Se entiende perfectamente bien, no se preocupe.
De todos modos, me gustaría aclarar una cosa. Me siento un poco incómodo hablando en nombre de todos los escritores que he mencionado. No es ésa mi intención. Se trata tan sólo de mi manera de explicar por qué la gente tiende a agruparnos.
Queda claro. Cambiando de tema, ¿por qué le presta tanta atención al tenis en lo que escribe?
¿Cómo?
¿Por qué ocupa tanto espacio el tenis en su obra?
Me temo que la explicación no es demasiado interesante. Es el único deporte del que entiendo algo. Crecí dedicándome al tenis de competición. Sencillamente sé mucho de tenis y lo sigo con más avidez que cualquier otro deporte. Creo que aparte de en un par de ensayos y en La broma infinita no he escrito sobre tenis. De todos modos, las razones por las que el tenis ocupa un lugar tan importante en La broma infinita no son de orden autobiográfico, sino que tienen que ver con la estructura general del libro.
¿Qué quiere decir exactamente?
Agg… Me temo que he caído en mi propia trampa sin darme cuenta… Veamos… Una manera muy sencilla de explicarlo sería hablar de la idea de movimiento, un movimiento constante pero dentro de un conjunto de limitaciones claramente definidas. También guarda relación con la idea de dualidad, con la existencia de un movimiento que opera en dos direcciones, hacia atrás y hacia delante, yendo y viniendo entre dos espacios separados, de tal manera que se crea una forma geométrica…, algo así.
¿Podría hablar de la relación existente entre las posibilidades de la ficción y de la televisión?

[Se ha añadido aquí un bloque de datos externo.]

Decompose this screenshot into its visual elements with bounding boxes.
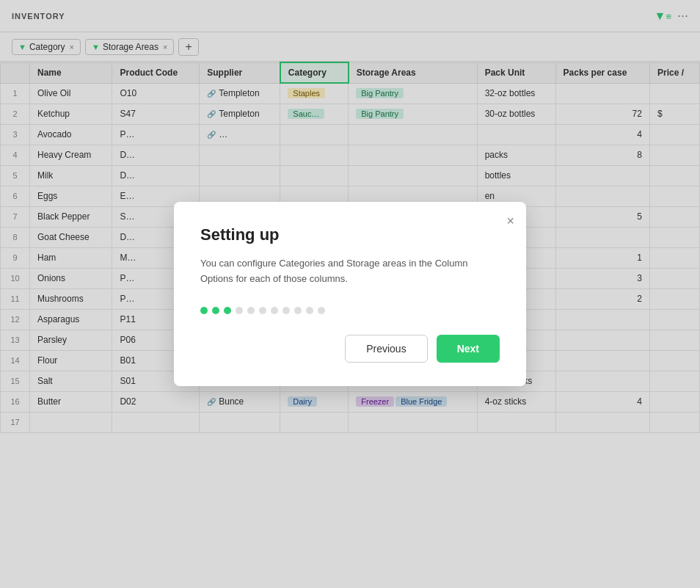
progress-dot-10 — [318, 307, 325, 314]
progress-dot-9 — [306, 307, 313, 314]
progress-dot-7 — [282, 307, 290, 314]
previous-button[interactable]: Previous — [345, 335, 427, 363]
progress-dot-0 — [200, 307, 208, 314]
progress-dot-6 — [271, 307, 278, 314]
modal-overlay: × Setting up You can configure Categorie… — [0, 0, 700, 588]
modal-title: Setting up — [200, 225, 500, 244]
progress-dot-8 — [294, 307, 302, 314]
setting-up-modal: × Setting up You can configure Categorie… — [174, 202, 526, 387]
progress-dot-5 — [259, 307, 266, 314]
modal-actions: Previous Next — [200, 335, 500, 363]
modal-progress-dots — [200, 307, 500, 314]
next-button[interactable]: Next — [437, 335, 500, 363]
modal-body: You can configure Categories and Storage… — [200, 256, 500, 287]
progress-dot-1 — [212, 307, 219, 314]
progress-dot-4 — [247, 307, 255, 314]
progress-dot-2 — [224, 307, 231, 314]
progress-dot-3 — [236, 307, 243, 314]
modal-close-button[interactable]: × — [506, 214, 514, 229]
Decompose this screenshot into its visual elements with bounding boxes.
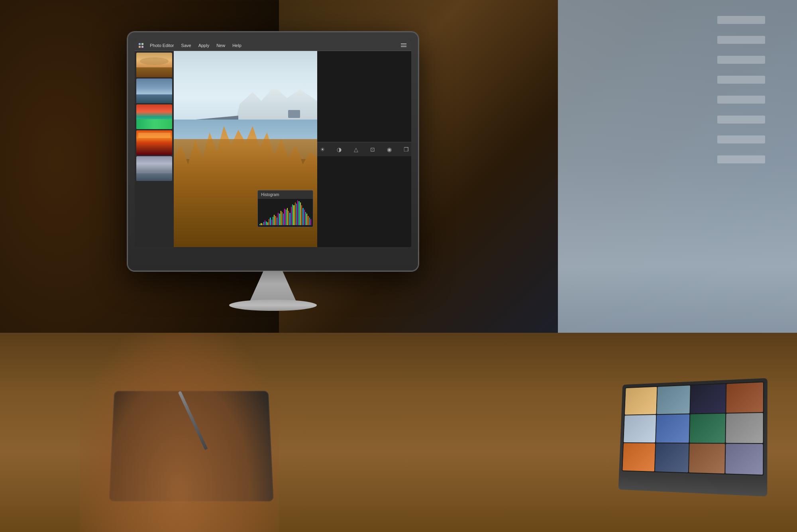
- laptop-photo: [689, 444, 725, 473]
- histogram-bar: [278, 213, 279, 225]
- histogram-bar: [265, 220, 265, 225]
- histogram-bar: [259, 224, 260, 225]
- histogram-bar: [293, 205, 294, 225]
- thumbnail-sidebar: [135, 51, 174, 247]
- histogram-bar: [309, 218, 310, 225]
- laptop-lid: [619, 378, 768, 479]
- tone-tool[interactable]: △: [351, 144, 361, 155]
- laptop: [618, 378, 768, 497]
- laptop-screen: [622, 381, 764, 475]
- histogram-bar: [270, 218, 271, 225]
- thumbnail-2[interactable]: [136, 79, 172, 103]
- histogram-bar: [262, 224, 263, 225]
- laptop-photo: [690, 384, 726, 413]
- preview-tool[interactable]: ◉: [384, 144, 395, 155]
- histogram-title: Histogram: [258, 190, 313, 199]
- main-canvas[interactable]: Histogram ☀ ◑ △ ⊡ ◉: [174, 51, 411, 247]
- histogram-bar: [292, 204, 293, 225]
- histogram-bar: [296, 204, 297, 225]
- menu-app-title[interactable]: Photo Editor: [147, 42, 177, 49]
- histogram-bar: [288, 211, 289, 225]
- hamburger-line: [401, 45, 406, 46]
- laptop-photo: [657, 385, 690, 414]
- histogram-bar: [271, 220, 272, 225]
- thumbnail-1[interactable]: [136, 53, 172, 77]
- histogram-bar: [284, 209, 285, 225]
- svg-rect-1: [141, 43, 143, 45]
- landscape-building: [288, 110, 300, 118]
- contrast-tool[interactable]: ◑: [334, 144, 344, 155]
- blind-stripe: [717, 135, 765, 143]
- blind-stripe: [717, 36, 765, 44]
- hamburger-line: [401, 43, 406, 44]
- histogram-bar: [266, 222, 267, 225]
- monitor-base: [229, 300, 317, 311]
- histogram-bar: [297, 200, 298, 225]
- laptop-photo: [656, 414, 689, 443]
- histogram-bar: [291, 207, 292, 226]
- histogram-chart: [258, 199, 313, 227]
- thumbnail-3[interactable]: [136, 104, 172, 129]
- histogram-bar: [273, 217, 273, 225]
- histogram-bar: [269, 219, 269, 226]
- histogram-bar: [261, 223, 261, 225]
- monitor: Photo Editor Save Apply New Help: [128, 32, 418, 271]
- laptop-photo: [690, 414, 725, 443]
- histogram-bar: [300, 202, 301, 225]
- blind-stripe: [717, 76, 765, 84]
- svg-rect-3: [141, 46, 143, 48]
- menu-apply[interactable]: Apply: [195, 42, 213, 49]
- histogram-bar: [295, 202, 296, 225]
- laptop-photo: [624, 415, 656, 442]
- histogram-bar: [282, 212, 283, 225]
- menu-help[interactable]: Help: [229, 42, 245, 49]
- histogram-bar: [305, 212, 306, 225]
- app-content: Histogram ☀ ◑ △ ⊡ ◉: [135, 51, 411, 247]
- blind-stripe: [717, 16, 765, 24]
- hand-arm: [80, 333, 279, 532]
- blind-stripe: [717, 56, 765, 64]
- laptop-photo: [622, 443, 655, 471]
- histogram-bar: [281, 211, 281, 225]
- histogram-bar: [306, 214, 307, 225]
- histogram-bar: [283, 214, 284, 225]
- histogram-bar: [302, 208, 303, 225]
- laptop-photo: [726, 382, 763, 412]
- blind-stripe: [717, 116, 765, 124]
- histogram-bar: [304, 210, 305, 225]
- menu-bar: Photo Editor Save Apply New Help: [135, 40, 411, 51]
- histogram-bar: [274, 215, 275, 225]
- histogram-bars: [259, 200, 311, 225]
- crop-tool[interactable]: ⊡: [367, 144, 378, 155]
- menu-hamburger-button[interactable]: [399, 42, 408, 49]
- main-image: Histogram: [174, 51, 317, 247]
- histogram-bar: [279, 214, 280, 225]
- histogram-bar: [308, 216, 308, 225]
- histogram-bar: [289, 213, 290, 225]
- laptop-photo: [726, 413, 763, 443]
- laptop-photo: [725, 444, 763, 475]
- svg-rect-2: [139, 46, 141, 48]
- window-blinds: [717, 0, 765, 279]
- histogram-bar: [275, 216, 276, 225]
- histogram-bar: [277, 218, 277, 225]
- brightness-tool[interactable]: ☀: [317, 144, 328, 155]
- histogram-panel[interactable]: Histogram: [257, 190, 313, 227]
- monitor-screen: Photo Editor Save Apply New Help: [135, 40, 411, 247]
- layers-tool[interactable]: ❐: [401, 144, 411, 155]
- hamburger-line: [401, 46, 406, 47]
- menu-new[interactable]: New: [213, 42, 228, 49]
- histogram-bar: [286, 210, 287, 225]
- thumbnail-5[interactable]: [136, 156, 172, 181]
- histogram-bar: [301, 205, 302, 225]
- thumbnail-4[interactable]: [136, 130, 172, 155]
- histogram-bar: [298, 201, 299, 225]
- blind-stripe: [717, 155, 765, 163]
- laptop-photo: [625, 387, 657, 415]
- histogram-bar: [310, 219, 311, 226]
- histogram-bar: [287, 208, 288, 225]
- svg-rect-0: [139, 43, 141, 45]
- menu-save[interactable]: Save: [178, 42, 194, 49]
- app-icon: [138, 42, 144, 49]
- bottom-toolbar: ☀ ◑ △ ⊡ ◉ ❐: [317, 142, 411, 156]
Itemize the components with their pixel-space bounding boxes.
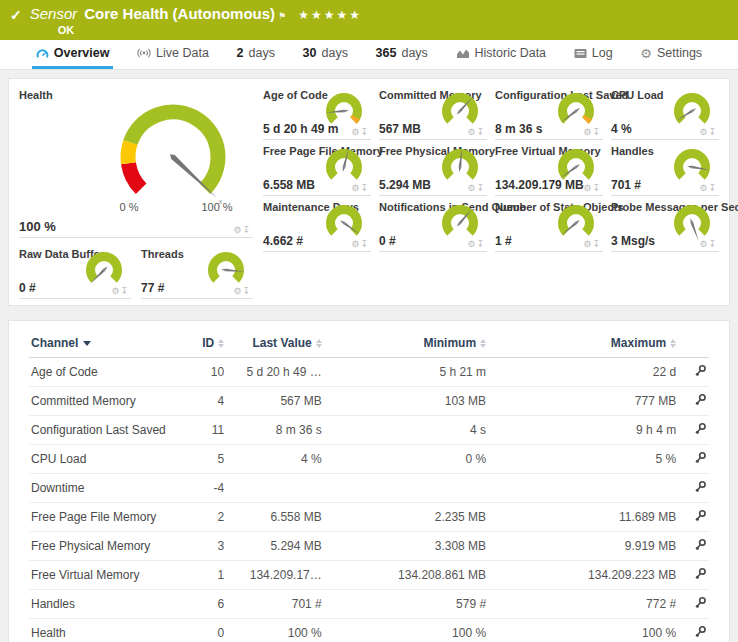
pin-icon[interactable]: ↧ [242, 225, 251, 235]
pin-icon[interactable]: ↧ [592, 127, 601, 137]
gauge-value: 1 # [495, 234, 512, 248]
channel-settings-wrench-icon[interactable] [678, 416, 709, 445]
pin-icon[interactable]: ↧ [360, 183, 369, 193]
tab-historic-data[interactable]: Historic Data [452, 40, 551, 69]
channel-row-configuration-last-saved: Configuration Last Saved118 m 36 s4 s9 h… [29, 416, 709, 445]
cell-min: 103 MB [324, 387, 488, 416]
tab-30-days[interactable]: 30days [299, 40, 352, 69]
column-header-id[interactable]: ID [185, 329, 226, 358]
cell-max [488, 474, 678, 503]
mini-gauge [321, 203, 367, 243]
tab-settings[interactable]: ⚙Settings [636, 40, 706, 69]
pin-icon[interactable]: ↧ [476, 239, 485, 249]
gauge-tile-threads: Threads 77 # ⚙↧ [141, 244, 253, 299]
channel-settings-wrench-icon[interactable] [678, 590, 709, 619]
health-gauge-tile: Health x0 %100 % 100 % ⚙↧ [19, 85, 253, 238]
cell-channel: Free Virtual Memory [29, 561, 185, 590]
column-header-maximum[interactable]: Maximum [488, 329, 678, 358]
gauge-label: Threads [141, 248, 184, 260]
channel-settings-wrench-icon[interactable] [678, 358, 709, 387]
gauge-value: 567 MB [379, 122, 421, 136]
tab-label: Overview [54, 46, 110, 60]
tab-log[interactable]: Log [570, 40, 617, 69]
cell-min: 3.308 MB [324, 532, 488, 561]
flag-icon[interactable]: ⚑ [278, 11, 286, 21]
channel-settings-wrench-icon[interactable] [678, 503, 709, 532]
tab-prefix: 365 [376, 46, 397, 60]
channel-row-age-of-code: Age of Code105 d 20 h 49 …5 h 21 m22 d [29, 358, 709, 387]
channel-settings-wrench-icon[interactable] [678, 561, 709, 590]
gauge-label: Handles [611, 145, 654, 157]
channels-panel: ChannelIDLast ValueMinimumMaximum Age of… [8, 320, 730, 642]
gauge-tile-free-page-file-memory: Free Page File Memory 6.558 MB ⚙↧ [263, 141, 371, 196]
broadcast-icon [137, 47, 151, 59]
pin-icon[interactable]: ↧ [476, 127, 485, 137]
cell-min: 0 % [324, 445, 488, 474]
channel-settings-wrench-icon[interactable] [678, 474, 709, 503]
gauge-tile-cpu-load: CPU Load 4 % ⚙↧ [611, 85, 719, 140]
mini-gauge [437, 203, 483, 243]
channel-settings-wrench-icon[interactable] [678, 532, 709, 561]
pin-icon[interactable]: ↧ [592, 239, 601, 249]
tab-overview[interactable]: Overview [32, 40, 114, 69]
channel-row-downtime: Downtime-4 [29, 474, 709, 503]
column-header-minimum[interactable]: Minimum [324, 329, 488, 358]
page-title: Core Health (Autonomous) [84, 5, 275, 22]
gauge-tile-raw-data-buffer: Raw Data Buffer 0 # ⚙↧ [19, 244, 131, 299]
gauge-tile-handles: Handles 701 # ⚙↧ [611, 141, 719, 196]
pin-icon[interactable]: ↧ [360, 127, 369, 137]
pin-icon[interactable]: ↧ [242, 286, 251, 296]
tab-prefix: 30 [303, 46, 317, 60]
pin-icon[interactable]: ↧ [360, 239, 369, 249]
cell-max: 9.919 MB [488, 532, 678, 561]
channel-settings-wrench-icon[interactable] [678, 387, 709, 416]
pin-icon[interactable]: ↧ [592, 183, 601, 193]
cell-id: -4 [185, 474, 226, 503]
mini-gauge [437, 91, 483, 131]
channel-settings-wrench-icon[interactable] [678, 619, 709, 642]
chart-icon [456, 47, 470, 59]
tab-365-days[interactable]: 365days [372, 40, 432, 69]
tab-2-days[interactable]: 2days [233, 40, 279, 69]
cell-id: 5 [185, 445, 226, 474]
cell-last [226, 474, 324, 503]
sort-icon [316, 339, 322, 348]
cell-id: 1 [185, 561, 226, 590]
tab-live-data[interactable]: Live Data [133, 40, 213, 69]
cell-channel: Handles [29, 590, 185, 619]
gauge-value: 4 % [611, 122, 632, 136]
mini-gauge [437, 147, 483, 187]
mini-gauge [669, 91, 715, 131]
column-header-channel[interactable]: Channel [29, 329, 185, 358]
priority-stars[interactable]: ★★★★★ [298, 8, 362, 22]
pin-icon[interactable]: ↧ [708, 183, 717, 193]
tab-label: Settings [657, 46, 702, 60]
cell-channel: Committed Memory [29, 387, 185, 416]
sort-icon [670, 339, 676, 348]
cell-max: 777 MB [488, 387, 678, 416]
channel-row-committed-memory: Committed Memory4567 MB103 MB777 MB [29, 387, 709, 416]
status-badge: OK [58, 24, 362, 36]
tab-label: days [249, 46, 275, 60]
sort-icon [480, 339, 486, 348]
gauge-tile-notifications-in-send-queue: Notifications in Send Queue 0 # ⚙↧ [379, 197, 487, 252]
tab-label: days [401, 46, 427, 60]
pin-icon[interactable]: ↧ [708, 127, 717, 137]
cell-max: 11.689 MB [488, 503, 678, 532]
pin-icon[interactable]: ↧ [708, 239, 717, 249]
channel-row-free-physical-memory: Free Physical Memory35.294 MB3.308 MB9.9… [29, 532, 709, 561]
cell-max: 22 d [488, 358, 678, 387]
gauge-value: 0 # [19, 281, 36, 295]
mini-gauge [553, 91, 599, 131]
pin-icon[interactable]: ↧ [476, 183, 485, 193]
channel-row-health: Health0100 %100 %100 % [29, 619, 709, 642]
cell-last: 6.558 MB [226, 503, 324, 532]
cell-id: 0 [185, 619, 226, 642]
cell-last: 134.209.17… [226, 561, 324, 590]
column-header-last-value[interactable]: Last Value [226, 329, 324, 358]
channel-settings-wrench-icon[interactable] [678, 445, 709, 474]
gauge-value: 4.662 # [263, 234, 303, 248]
cell-channel: Age of Code [29, 358, 185, 387]
cell-min: 579 # [324, 590, 488, 619]
pin-icon[interactable]: ↧ [120, 286, 129, 296]
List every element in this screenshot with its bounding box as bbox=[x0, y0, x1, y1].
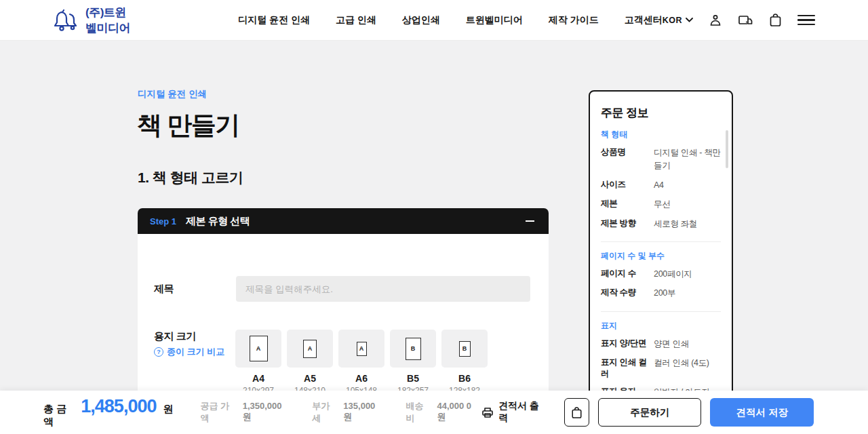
order-info-title: 주문 정보 bbox=[601, 105, 721, 121]
order-row-value: A4 bbox=[654, 179, 721, 192]
total-label: 총 금액 bbox=[43, 403, 74, 429]
breakdown-value: 135,000 원 bbox=[343, 401, 385, 423]
collapse-icon[interactable] bbox=[523, 214, 536, 228]
order-row-value: 양면 인쇄 bbox=[654, 338, 721, 351]
order-row: 사이즈 A4 bbox=[601, 179, 721, 192]
panel-scrollbar[interactable] bbox=[726, 130, 728, 168]
order-row-key: 사이즈 bbox=[601, 179, 654, 192]
total-amount: 1,485,000 bbox=[81, 396, 156, 417]
add-to-cart-button[interactable] bbox=[564, 398, 589, 427]
paper-icon: A bbox=[357, 342, 367, 356]
order-row-key: 제본 bbox=[601, 198, 654, 211]
nav-customer-center[interactable]: 고객센터 bbox=[625, 14, 663, 26]
chevron-down-icon bbox=[686, 18, 693, 22]
order-row-key: 제본 방향 bbox=[601, 218, 654, 231]
breakdown-label: 부가세 bbox=[312, 400, 338, 425]
paper-size-label: 용지 크기 bbox=[154, 330, 196, 343]
paper-size-option-a4[interactable]: A A4 210x297 bbox=[235, 330, 281, 395]
logo-text: (주)트윈벨미디어 bbox=[85, 5, 131, 36]
paper-size-option-a6[interactable]: A A6 105x148 bbox=[338, 330, 384, 395]
order-row-key: 제작 수량 bbox=[601, 287, 654, 300]
order-row-value: 200부 bbox=[654, 287, 721, 300]
page-title: 책 만들기 bbox=[137, 108, 239, 142]
bag-icon bbox=[571, 406, 583, 419]
breakdown-value: 44,000 0 원 bbox=[437, 401, 481, 423]
order-button[interactable]: 주문하기 bbox=[598, 398, 702, 427]
paper-size-name: B5 bbox=[407, 373, 419, 384]
order-row-key: 표지 양/단면 bbox=[601, 338, 654, 351]
vat: 부가세 135,000 원 bbox=[312, 400, 385, 425]
divider bbox=[601, 241, 721, 242]
order-row: 표지 인쇄 컬러 컬러 인쇄 (4도) bbox=[601, 357, 721, 380]
order-row-value: 디지털 인쇄 - 책만들기 bbox=[654, 146, 721, 173]
order-row: 상품명 디지털 인쇄 - 책만들기 bbox=[601, 146, 721, 173]
order-row: 제본 방향 세로형 좌철 bbox=[601, 218, 721, 231]
total-price: 총 금액 1,485,000 원 bbox=[43, 396, 173, 429]
breakdown-label: 공급 가액 bbox=[200, 400, 237, 425]
paper-icon: B bbox=[406, 338, 421, 360]
user-icon[interactable] bbox=[708, 13, 723, 28]
breakdown-label: 배송비 bbox=[406, 400, 431, 425]
supply-price: 공급 가액 1,350,000 원 bbox=[200, 400, 292, 425]
paper-size-compare-link[interactable]: ? 종이 크기 비교 bbox=[154, 346, 224, 358]
order-row-key: 페이지 수 bbox=[601, 268, 654, 281]
header: (주)트윈벨미디어 디지털 윤전 인쇄 고급 인쇄 상업인쇄 트윈벨미디어 제작… bbox=[0, 0, 868, 41]
paper-size-name: A4 bbox=[252, 373, 264, 384]
nav-commercial-print[interactable]: 상업인쇄 bbox=[402, 14, 440, 26]
total-unit: 원 bbox=[163, 403, 173, 416]
nav-digital-rotary-print[interactable]: 디지털 윤전 인쇄 bbox=[238, 14, 310, 26]
section-label-cover: 표지 bbox=[601, 320, 721, 332]
order-row-value: 무선 bbox=[654, 198, 721, 211]
nav-premium-print[interactable]: 고급 인쇄 bbox=[336, 14, 376, 26]
paper-size-name: A5 bbox=[304, 373, 316, 384]
footer-actions: 견적서 출력 주문하기 견적서 저장 bbox=[481, 398, 814, 427]
order-row-value: 200페이지 bbox=[654, 268, 721, 281]
language-label: KOR bbox=[663, 16, 682, 25]
save-quote-button[interactable]: 견적서 저장 bbox=[710, 398, 814, 427]
order-row-value: 세로형 좌철 bbox=[654, 218, 721, 231]
paper-size-option-b6[interactable]: B B6 128x182 bbox=[441, 330, 488, 395]
order-row: 제작 수량 200부 bbox=[601, 287, 721, 300]
cart-bag-icon[interactable] bbox=[768, 13, 783, 28]
step-title: 제본 유형 선택 bbox=[186, 215, 250, 228]
section-label-book-type: 책 형태 bbox=[601, 129, 721, 140]
footer-bar: 총 금액 1,485,000 원 공급 가액 1,350,000 원 부가세 1… bbox=[0, 391, 868, 434]
main-nav: 디지털 윤전 인쇄 고급 인쇄 상업인쇄 트윈벨미디어 제작 가이드 고객센터 bbox=[238, 14, 663, 26]
print-quote-link[interactable]: 견적서 출력 bbox=[481, 400, 547, 425]
step1-header[interactable]: Step 1 제본 유형 선택 bbox=[138, 208, 549, 234]
paper-size-name: B6 bbox=[458, 373, 471, 384]
print-quote-label: 견적서 출력 bbox=[498, 400, 547, 425]
order-row: 페이지 수 200페이지 bbox=[601, 268, 721, 281]
order-row: 표지 양/단면 양면 인쇄 bbox=[601, 338, 721, 351]
paper-size-options: A A4 210x297 A A5 148x210 A A6 105x148 B… bbox=[235, 330, 488, 395]
nav-production-guide[interactable]: 제작 가이드 bbox=[549, 14, 599, 26]
nav-twinbell-media[interactable]: 트윈벨미디어 bbox=[466, 14, 523, 26]
paper-size-option-b5[interactable]: B B5 182x257 bbox=[390, 330, 436, 395]
section-heading: 1. 책 형태 고르기 bbox=[138, 168, 243, 187]
title-input[interactable] bbox=[236, 276, 530, 302]
title-field-label: 제목 bbox=[154, 283, 174, 296]
shipping-fee: 배송비 44,000 0 원 bbox=[406, 400, 481, 425]
hamburger-menu-icon[interactable] bbox=[797, 15, 815, 25]
order-row: 제본 무선 bbox=[601, 198, 721, 211]
paper-size-option-a5[interactable]: A A5 148x210 bbox=[287, 330, 333, 395]
order-row-key: 상품명 bbox=[601, 146, 654, 173]
language-selector[interactable]: KOR bbox=[663, 16, 693, 25]
divider bbox=[601, 311, 721, 312]
order-row-value: 컬러 인쇄 (4도) bbox=[654, 357, 721, 380]
step-number: Step 1 bbox=[150, 216, 176, 226]
paper-size-name: A6 bbox=[355, 373, 368, 384]
paper-icon: A bbox=[250, 336, 268, 361]
breadcrumb[interactable]: 디지털 윤전 인쇄 bbox=[138, 88, 207, 100]
question-circle-icon: ? bbox=[154, 347, 163, 357]
section-label-pages: 페이지 수 및 부수 bbox=[601, 250, 721, 262]
logo[interactable]: (주)트윈벨미디어 bbox=[53, 5, 131, 36]
bell-logo-icon bbox=[53, 7, 81, 33]
page: (주)트윈벨미디어 디지털 윤전 인쇄 고급 인쇄 상업인쇄 트윈벨미디어 제작… bbox=[0, 0, 868, 434]
order-info-panel: 주문 정보 책 형태 상품명 디지털 인쇄 - 책만들기 사이즈 A4 제본 무… bbox=[589, 90, 733, 402]
printer-icon bbox=[481, 407, 494, 418]
paper-icon: B bbox=[459, 341, 471, 357]
price-breakdown: 공급 가액 1,350,000 원 부가세 135,000 원 배송비 44,0… bbox=[200, 400, 481, 425]
breakdown-value: 1,350,000 원 bbox=[243, 401, 292, 423]
delivery-truck-icon[interactable] bbox=[738, 13, 753, 28]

Déjeme pensarlo un momento… El ensayo que usted tiene en mente lo escribí a principios de los noventa y no se publicó hasta 1993. Para ser completamente honesto, le diré que hace años que no tengo televisión. A veces veo un poco de televisión cuando voy a casa de algún amigo, pero lo cierto es que hace mucho tiempo que no estoy al tanto de lo que le interesa a la gente. El propósito de mi ensayo sobre la televisión era en gran medida articular las preocupaciones que comparto con algunos de los escritores norteamericanos jóvenes que mencioné antes… No sé cómo podría resumir en unas pocas frases la relación existente entre televisión y ficción en el año 2000. Creo que la respuesta más interesante sería decir que la ficción literaria estadounidense seria mantiene una relación de amor-odio muy complicada con el entretenimiento comercial prevalente en nuestra cultura, lo cual no creo que sea ninguna sorpresa para los europeos. No es sólo una cuestión económica, sino también estética, y también tiene que ver con el hecho de que nos proponemos producir cosas y a veces entretener a la gente, pero también se trata de que somos una generación que creció viendo televisión y entendiéndonos a nosotros mismos como parte de una audiencia de modo que, aparte de decir que estoy seguro de que probablemente sigue habiendo una conexión muy íntima entre los dos medios, creo que con la explosión que suponen las nuevas tecnologías e internet la idea de «entretenimiento interactivo» hace que la relación entre ficción y televisión sea hoy infinitamente más complicada que cuando escribí aquel ensayo.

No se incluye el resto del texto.